Beer should be drunk at its coldest, only if you plan to down an impressive number of macro-brewed beers (you know, the mass-produced kind that tastes awful when warm). That’s because your taste buds turn numb when you consume anything that’s really cold. This lowers your ability to perceive the beer’s flavour and aroma, both of which aren’t exactly a treat—a realisation that might have dawned upon you once you stopped drinking anything that came your way. Now if you’ve acquired a taste for some of life’s finer things (and we sincerely hope you have), you’ll need to up your game on this front. The optimum temperature for storing craft and high-end varieties of beer is 12-14°C higher than most fridges. A mini beverage chiller with temperature control will do the trick.
Get it right: If you can’t manage to cool your beer to the optimum temperature, you could still do your taste buds and olfactory senses a favour. Remember that light-coloured beer tastes best when served cold, while darker, heavier beer tastes just fine even if cooled for 30 minutes.
So you’re throwing a party and there will be plenty of beer drinkers. Instead of handing out a stack of disposable cups to the unfortunate lot, we suggest you stock your home bar with appropriate glassware. But first: Do you know your Weizen from your Tulip, and your Snifter from your Pilsner?
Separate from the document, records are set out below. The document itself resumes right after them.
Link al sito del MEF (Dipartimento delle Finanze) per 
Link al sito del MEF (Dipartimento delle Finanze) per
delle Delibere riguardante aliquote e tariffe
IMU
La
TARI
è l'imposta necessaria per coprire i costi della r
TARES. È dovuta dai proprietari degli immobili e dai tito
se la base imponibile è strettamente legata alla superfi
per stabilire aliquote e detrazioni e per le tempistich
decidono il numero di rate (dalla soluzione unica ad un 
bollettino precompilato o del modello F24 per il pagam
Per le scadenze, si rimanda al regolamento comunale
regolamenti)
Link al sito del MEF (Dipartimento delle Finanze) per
Sure you don’t since there are over a dozen types of beer glasses that come in all shapes and sizes. For starters, we suggest you stick to a few trusty varieties like the long, lean Pilsner and the sturdy German mug. Should Belgian ales be on the menu, don’t forget the wide-bowled stemmed Snifter or the Tulip. If you plan to go all out, you might as well throw in some Weizen glasses; these long, thin-walled glasses are perfect for Bavarian beers.
Get it right: After using mild dishwashing soap on your beer glassware, leave them to dry on their own. Manually wiping them with a towel leaves tiny fibres and dust behind.
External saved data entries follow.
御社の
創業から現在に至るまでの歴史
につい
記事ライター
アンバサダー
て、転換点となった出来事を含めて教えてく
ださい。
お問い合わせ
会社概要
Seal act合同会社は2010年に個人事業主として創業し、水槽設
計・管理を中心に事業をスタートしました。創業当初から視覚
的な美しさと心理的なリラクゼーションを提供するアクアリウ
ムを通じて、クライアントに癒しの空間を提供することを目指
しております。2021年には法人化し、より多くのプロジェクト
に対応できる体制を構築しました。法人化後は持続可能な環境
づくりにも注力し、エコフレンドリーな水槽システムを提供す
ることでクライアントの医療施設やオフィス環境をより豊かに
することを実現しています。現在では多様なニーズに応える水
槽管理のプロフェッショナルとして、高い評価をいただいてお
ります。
Pouring beer into a glass doesn’t seem very complicated. But like we said, the process of drinking beer in the correct manner is an art in itself. A proper pour brings out the taste and aroma of fine brews. So if you’ve never really liked froth on your beer, you’ve been doing it wrong. Pour the beer from a height of roughly three centimetres above the glass so as to get maximum head.